▶ **Problem requirements**
Go line by line through the records below. Copy whichever lines contain the string "votre".

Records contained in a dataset
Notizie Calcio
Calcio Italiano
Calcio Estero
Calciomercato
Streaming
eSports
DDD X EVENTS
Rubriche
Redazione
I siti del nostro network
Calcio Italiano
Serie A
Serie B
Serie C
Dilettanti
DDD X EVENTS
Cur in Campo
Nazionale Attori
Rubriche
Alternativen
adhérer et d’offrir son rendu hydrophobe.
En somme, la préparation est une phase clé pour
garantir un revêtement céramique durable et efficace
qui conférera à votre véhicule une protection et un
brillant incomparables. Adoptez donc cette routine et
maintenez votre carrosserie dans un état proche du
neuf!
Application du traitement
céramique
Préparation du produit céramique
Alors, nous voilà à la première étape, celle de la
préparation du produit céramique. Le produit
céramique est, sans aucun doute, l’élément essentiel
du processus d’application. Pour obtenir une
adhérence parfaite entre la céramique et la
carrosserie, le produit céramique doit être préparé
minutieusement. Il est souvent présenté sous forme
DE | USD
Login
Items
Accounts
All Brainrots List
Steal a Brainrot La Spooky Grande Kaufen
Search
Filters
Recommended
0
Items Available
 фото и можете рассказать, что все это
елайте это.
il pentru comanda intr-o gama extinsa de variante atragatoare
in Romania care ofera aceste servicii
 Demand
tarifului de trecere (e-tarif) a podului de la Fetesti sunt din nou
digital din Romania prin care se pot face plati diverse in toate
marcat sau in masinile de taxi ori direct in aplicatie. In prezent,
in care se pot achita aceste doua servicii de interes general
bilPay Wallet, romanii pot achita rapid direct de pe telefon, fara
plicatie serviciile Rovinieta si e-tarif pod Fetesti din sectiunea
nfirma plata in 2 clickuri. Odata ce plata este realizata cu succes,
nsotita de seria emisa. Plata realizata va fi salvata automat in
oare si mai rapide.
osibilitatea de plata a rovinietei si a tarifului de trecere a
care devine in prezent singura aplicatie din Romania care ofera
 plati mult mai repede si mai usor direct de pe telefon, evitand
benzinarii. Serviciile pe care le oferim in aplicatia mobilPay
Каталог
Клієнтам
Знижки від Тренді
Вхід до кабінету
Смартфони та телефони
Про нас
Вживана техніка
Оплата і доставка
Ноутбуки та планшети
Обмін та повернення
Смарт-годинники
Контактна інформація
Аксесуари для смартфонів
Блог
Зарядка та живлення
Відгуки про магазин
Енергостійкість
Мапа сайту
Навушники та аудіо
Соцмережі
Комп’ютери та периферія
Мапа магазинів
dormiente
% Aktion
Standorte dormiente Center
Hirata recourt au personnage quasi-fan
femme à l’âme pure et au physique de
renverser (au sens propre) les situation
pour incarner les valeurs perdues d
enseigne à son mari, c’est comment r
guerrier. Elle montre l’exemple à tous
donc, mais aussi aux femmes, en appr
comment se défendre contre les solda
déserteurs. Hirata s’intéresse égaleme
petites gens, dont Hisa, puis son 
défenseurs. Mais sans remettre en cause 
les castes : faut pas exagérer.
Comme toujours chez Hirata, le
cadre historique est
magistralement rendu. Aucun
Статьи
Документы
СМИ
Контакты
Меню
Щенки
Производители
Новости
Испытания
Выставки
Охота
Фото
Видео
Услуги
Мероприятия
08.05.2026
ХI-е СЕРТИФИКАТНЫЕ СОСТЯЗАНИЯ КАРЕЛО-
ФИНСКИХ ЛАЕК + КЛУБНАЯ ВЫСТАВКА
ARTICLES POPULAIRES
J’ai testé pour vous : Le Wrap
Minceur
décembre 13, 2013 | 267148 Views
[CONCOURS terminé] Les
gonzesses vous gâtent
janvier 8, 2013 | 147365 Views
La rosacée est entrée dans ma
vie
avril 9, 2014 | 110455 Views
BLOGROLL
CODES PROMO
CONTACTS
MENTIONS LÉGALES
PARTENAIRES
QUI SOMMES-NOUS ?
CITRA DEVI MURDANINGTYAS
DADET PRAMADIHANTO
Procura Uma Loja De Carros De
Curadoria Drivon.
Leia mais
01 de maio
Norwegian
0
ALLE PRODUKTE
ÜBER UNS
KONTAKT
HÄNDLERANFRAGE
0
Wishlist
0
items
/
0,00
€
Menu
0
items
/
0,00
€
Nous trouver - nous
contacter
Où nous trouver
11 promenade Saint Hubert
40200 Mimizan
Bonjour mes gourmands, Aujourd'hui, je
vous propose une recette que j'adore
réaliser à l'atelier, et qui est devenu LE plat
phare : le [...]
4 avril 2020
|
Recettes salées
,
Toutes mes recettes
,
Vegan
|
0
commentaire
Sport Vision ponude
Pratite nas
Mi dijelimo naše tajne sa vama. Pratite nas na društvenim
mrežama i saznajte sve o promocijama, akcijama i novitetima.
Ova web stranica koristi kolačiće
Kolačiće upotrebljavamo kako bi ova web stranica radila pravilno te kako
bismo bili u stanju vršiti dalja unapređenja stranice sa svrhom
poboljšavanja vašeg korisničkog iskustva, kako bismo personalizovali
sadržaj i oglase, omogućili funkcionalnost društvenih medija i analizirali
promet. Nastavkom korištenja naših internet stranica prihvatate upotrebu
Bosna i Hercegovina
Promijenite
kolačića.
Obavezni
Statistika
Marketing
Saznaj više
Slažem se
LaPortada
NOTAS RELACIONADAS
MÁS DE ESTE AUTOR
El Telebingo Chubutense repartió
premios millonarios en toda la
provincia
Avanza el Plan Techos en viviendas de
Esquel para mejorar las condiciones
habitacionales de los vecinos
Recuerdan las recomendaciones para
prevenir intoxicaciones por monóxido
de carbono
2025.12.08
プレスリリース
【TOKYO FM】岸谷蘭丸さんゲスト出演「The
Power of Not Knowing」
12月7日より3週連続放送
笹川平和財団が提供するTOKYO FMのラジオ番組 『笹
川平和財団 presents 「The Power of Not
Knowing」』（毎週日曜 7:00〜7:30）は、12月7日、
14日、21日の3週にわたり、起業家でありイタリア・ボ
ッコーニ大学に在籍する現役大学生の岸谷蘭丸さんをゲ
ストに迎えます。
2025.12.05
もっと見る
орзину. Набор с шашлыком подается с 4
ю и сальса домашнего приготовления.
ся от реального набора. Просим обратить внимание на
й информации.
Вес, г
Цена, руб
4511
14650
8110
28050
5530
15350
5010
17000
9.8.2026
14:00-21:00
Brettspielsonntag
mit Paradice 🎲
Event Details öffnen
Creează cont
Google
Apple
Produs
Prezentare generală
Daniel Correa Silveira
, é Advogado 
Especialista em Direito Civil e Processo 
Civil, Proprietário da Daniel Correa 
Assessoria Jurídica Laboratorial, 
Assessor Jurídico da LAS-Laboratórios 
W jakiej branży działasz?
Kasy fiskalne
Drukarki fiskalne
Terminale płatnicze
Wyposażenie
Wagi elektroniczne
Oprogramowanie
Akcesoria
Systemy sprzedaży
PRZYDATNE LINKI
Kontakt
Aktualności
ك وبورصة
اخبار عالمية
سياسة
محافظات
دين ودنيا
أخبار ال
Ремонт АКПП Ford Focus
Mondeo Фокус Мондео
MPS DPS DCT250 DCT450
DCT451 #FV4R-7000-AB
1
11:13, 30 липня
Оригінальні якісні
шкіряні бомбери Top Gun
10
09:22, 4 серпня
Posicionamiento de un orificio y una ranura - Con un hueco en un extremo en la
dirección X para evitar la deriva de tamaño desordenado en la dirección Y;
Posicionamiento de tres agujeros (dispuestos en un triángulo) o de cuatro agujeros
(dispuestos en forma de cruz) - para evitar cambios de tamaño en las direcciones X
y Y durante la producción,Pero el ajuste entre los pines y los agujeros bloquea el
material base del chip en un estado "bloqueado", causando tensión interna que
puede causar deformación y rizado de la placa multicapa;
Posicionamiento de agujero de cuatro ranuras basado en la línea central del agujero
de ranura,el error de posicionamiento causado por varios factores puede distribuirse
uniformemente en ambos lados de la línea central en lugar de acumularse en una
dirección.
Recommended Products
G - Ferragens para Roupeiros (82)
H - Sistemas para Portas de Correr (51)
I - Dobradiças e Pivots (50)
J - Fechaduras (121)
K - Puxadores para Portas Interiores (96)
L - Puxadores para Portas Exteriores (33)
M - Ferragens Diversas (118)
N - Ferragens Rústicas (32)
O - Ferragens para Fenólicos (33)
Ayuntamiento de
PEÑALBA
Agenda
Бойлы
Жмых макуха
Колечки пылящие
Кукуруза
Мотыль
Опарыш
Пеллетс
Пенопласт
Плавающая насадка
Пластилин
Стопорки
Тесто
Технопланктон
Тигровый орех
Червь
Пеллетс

▶ **Problem solution**
qui conférera à votre véhicule une protection et un
maintenez votre carrosserie dans un état proche du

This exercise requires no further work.